[[ Extracted records, beginning ]]

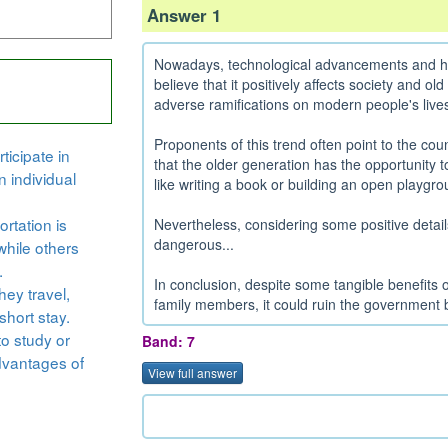
Answer 1
Nowadays, technological advancements and high
believe that it positively affects society and ol
adverse ramifications on modern people's lives
Proponents of this trend often point to the cou
ticipate in
that the older generation has the opportunity to
n individual
like writing a book or building an open playgrou
rtation is
Nevertheless, considering some positive detail
dangerous...
while others
.
In conclusion, despite some tangible benefits of
hey travel,
family members, it could ruin the government
short stay.
to study or
Band: 7
dvantages of
View full answer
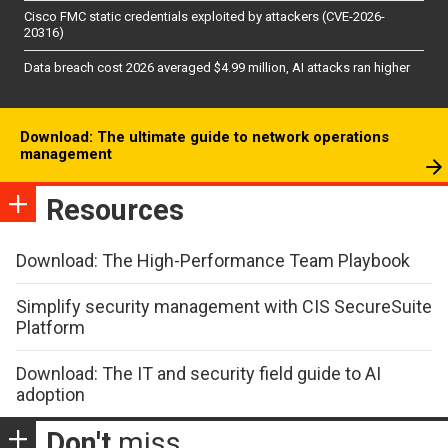
Cisco FMC static credentials exploited by attackers (CVE-2026-
20316)
Data breach cost 2026 averaged $4.99 million, AI attacks ran higher
Download: The ultimate guide to network operations
management
Resources
Download: The High-Performance Team Playbook
Simplify security management with CIS SecureSuite
Platform
Download: The IT and security field guide to AI
adoption
Don't
miss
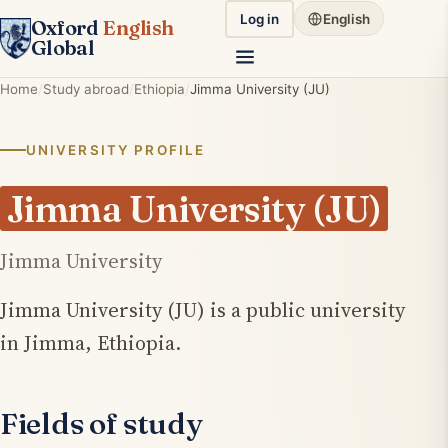
Log in
English
Oxford
English
Global
Home
Study abroad
Ethiopia
Jimma University (JU)
UNIVERSITY PROFILE
Jimma University (JU)
Jimma University
Jimma University (JU) is a public university
in Jimma, Ethiopia.
Fields of study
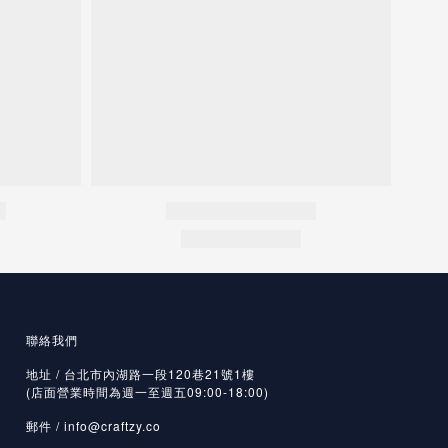
聯絡我們
地址 / 台北市內湖路一段120巷21號1樓
(店面營業時間為週一至週五09:00-18:00)
郵件 /
info@craftzy.co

[[ Extracted records, end ]]

- **What the task asks**
Up to and including the line containing "dvantages of", quote each line of the entries above from the very first, please, exactly and without images.

- **Answer section**
Answer 1
Nowadays, technological advancements and high
believe that it positively affects society and ol
adverse ramifications on modern people's lives
Proponents of this trend often point to the cou
ticipate in
that the older generation has the opportunity to
n individual
like writing a book or building an open playgrou
rtation is
Nevertheless, considering some positive detail
dangerous...
while others
.
In conclusion, despite some tangible benefits of
hey travel,
family members, it could ruin the government
short stay.
to study or
Band: 7
dvantages of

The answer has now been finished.